#### Required work:
Copy every entry precisely.

Extracted material below:

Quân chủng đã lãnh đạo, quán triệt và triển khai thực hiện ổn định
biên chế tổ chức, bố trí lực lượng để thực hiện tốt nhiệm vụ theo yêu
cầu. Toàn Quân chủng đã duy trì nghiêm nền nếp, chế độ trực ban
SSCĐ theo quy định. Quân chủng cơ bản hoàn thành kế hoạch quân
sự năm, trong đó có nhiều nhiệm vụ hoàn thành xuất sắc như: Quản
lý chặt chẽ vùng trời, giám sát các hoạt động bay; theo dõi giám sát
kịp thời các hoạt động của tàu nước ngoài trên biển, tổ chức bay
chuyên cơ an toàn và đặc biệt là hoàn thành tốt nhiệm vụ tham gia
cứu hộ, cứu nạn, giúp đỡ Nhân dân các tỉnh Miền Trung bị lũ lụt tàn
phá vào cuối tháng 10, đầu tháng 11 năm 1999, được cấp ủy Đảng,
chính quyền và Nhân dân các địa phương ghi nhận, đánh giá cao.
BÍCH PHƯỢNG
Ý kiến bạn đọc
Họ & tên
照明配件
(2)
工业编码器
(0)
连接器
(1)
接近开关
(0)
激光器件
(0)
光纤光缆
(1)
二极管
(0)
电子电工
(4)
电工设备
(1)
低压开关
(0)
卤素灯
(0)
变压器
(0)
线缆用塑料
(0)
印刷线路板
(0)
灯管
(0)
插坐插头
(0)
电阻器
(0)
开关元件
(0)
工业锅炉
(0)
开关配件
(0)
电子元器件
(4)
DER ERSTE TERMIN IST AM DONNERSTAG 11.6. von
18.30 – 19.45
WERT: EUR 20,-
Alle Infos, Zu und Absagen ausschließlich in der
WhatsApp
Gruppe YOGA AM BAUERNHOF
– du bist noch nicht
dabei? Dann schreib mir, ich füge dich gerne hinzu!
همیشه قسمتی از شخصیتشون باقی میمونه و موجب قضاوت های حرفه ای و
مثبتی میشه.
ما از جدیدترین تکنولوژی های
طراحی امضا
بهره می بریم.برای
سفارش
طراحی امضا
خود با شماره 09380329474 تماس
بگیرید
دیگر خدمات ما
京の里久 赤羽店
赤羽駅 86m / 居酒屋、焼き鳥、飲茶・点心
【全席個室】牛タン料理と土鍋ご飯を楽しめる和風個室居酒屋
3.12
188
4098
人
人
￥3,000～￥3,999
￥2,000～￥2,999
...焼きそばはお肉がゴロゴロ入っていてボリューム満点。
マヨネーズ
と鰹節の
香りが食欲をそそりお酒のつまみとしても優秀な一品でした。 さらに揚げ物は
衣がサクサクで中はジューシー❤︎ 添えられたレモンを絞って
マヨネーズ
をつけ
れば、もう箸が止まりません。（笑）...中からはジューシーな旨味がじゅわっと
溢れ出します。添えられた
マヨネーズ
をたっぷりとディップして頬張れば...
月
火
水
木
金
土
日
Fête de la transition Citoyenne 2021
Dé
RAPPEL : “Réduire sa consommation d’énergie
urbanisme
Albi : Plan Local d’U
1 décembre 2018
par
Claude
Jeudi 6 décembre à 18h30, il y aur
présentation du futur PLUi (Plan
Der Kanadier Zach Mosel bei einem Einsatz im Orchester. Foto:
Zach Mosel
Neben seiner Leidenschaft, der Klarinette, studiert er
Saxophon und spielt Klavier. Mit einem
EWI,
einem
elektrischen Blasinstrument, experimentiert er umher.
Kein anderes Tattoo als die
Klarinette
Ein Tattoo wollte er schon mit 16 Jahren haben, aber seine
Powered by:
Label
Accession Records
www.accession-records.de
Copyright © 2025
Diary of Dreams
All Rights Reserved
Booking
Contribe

End of Extracted material.

#### Task solution:
Quân chủng đã lãnh đạo, quán triệt và triển khai thực hiện ổn định
biên chế tổ chức, bố trí lực lượng để thực hiện tốt nhiệm vụ theo yêu
cầu. Toàn Quân chủng đã duy trì nghiêm nền nếp, chế độ trực ban
SSCĐ theo quy định. Quân chủng cơ bản hoàn thành kế hoạch quân
sự năm, trong đó có nhiều nhiệm vụ hoàn thành xuất sắc như: Quản
lý chặt chẽ vùng trời, giám sát các hoạt động bay; theo dõi giám sát
kịp thời các hoạt động của tàu nước ngoài trên biển, tổ chức bay
chuyên cơ an toàn và đặc biệt là hoàn thành tốt nhiệm vụ tham gia
cứu hộ, cứu nạn, giúp đỡ Nhân dân các tỉnh Miền Trung bị lũ lụt tàn
phá vào cuối tháng 10, đầu tháng 11 năm 1999, được cấp ủy Đảng,
chính quyền và Nhân dân các địa phương ghi nhận, đánh giá cao.
BÍCH PHƯỢNG
Ý kiến bạn đọc
Họ & tên
照明配件
(2)
工业编码器
(0)
连接器
(1)
接近开关
(0)
激光器件
(0)
光纤光缆
(1)
二极管
(0)
电子电工
(4)
电工设备
(1)
低压开关
(0)
卤素灯
(0)
变压器
(0)
线缆用塑料
(0)
印刷线路板
(0)
灯管
(0)
插坐插头
(0)
电阻器
(0)
开关元件
(0)
工业锅炉
(0)
开关配件
(0)
电子元器件
(4)
DER ERSTE TERMIN IST AM DONNERSTAG 11.6. von
18.30 – 19.45
WERT: EUR 20,-
Alle Infos, Zu und Absagen ausschließlich in der
WhatsApp
Gruppe YOGA AM BAUERNHOF
– du bist noch nicht
dabei? Dann schreib mir, ich füge dich gerne hinzu!
همیشه قسمتی از شخصیتشون باقی میمونه و موجب قضاوت های حرفه ای و
مثبتی میشه.
ما از جدیدترین تکنولوژی های
طراحی امضا
بهره می بریم.برای
سفارش
طراحی امضا
خود با شماره 09380329474 تماس
بگیرید
دیگر خدمات ما
京の里久 赤羽店
赤羽駅 86m / 居酒屋、焼き鳥、飲茶・点心
【全席個室】牛タン料理と土鍋ご飯を楽しめる和風個室居酒屋
3.12
188
4098
人
人
￥3,000～￥3,999
￥2,000～￥2,999
...焼きそばはお肉がゴロゴロ入っていてボリューム満点。
マヨネーズ
と鰹節の
香りが食欲をそそりお酒のつまみとしても優秀な一品でした。 さらに揚げ物は
衣がサクサクで中はジューシー❤︎ 添えられたレモンを絞って
マヨネーズ
をつけ
れば、もう箸が止まりません。（笑）...中からはジューシーな旨味がじゅわっと
溢れ出します。添えられた
マヨネーズ
をたっぷりとディップして頬張れば...
月
火
水
木
金
土
日
Fête de la transition Citoyenne 2021
Dé
RAPPEL : “Réduire sa consommation d’énergie
urbanisme
Albi : Plan Local d’U
1 décembre 2018
par
Claude
Jeudi 6 décembre à 18h30, il y aur
présentation du futur PLUi (Plan
Der Kanadier Zach Mosel bei einem Einsatz im Orchester. Foto:
Zach Mosel
Neben seiner Leidenschaft, der Klarinette, studiert er
Saxophon und spielt Klavier. Mit einem
EWI,
einem
elektrischen Blasinstrument, experimentiert er umher.
Kein anderes Tattoo als die
Klarinette
Ein Tattoo wollte er schon mit 16 Jahren haben, aber seine
Powered by:
Label
Accession Records
www.accession-records.de
Copyright © 2025
Diary of Dreams
All Rights Reserved
Booking
Contribe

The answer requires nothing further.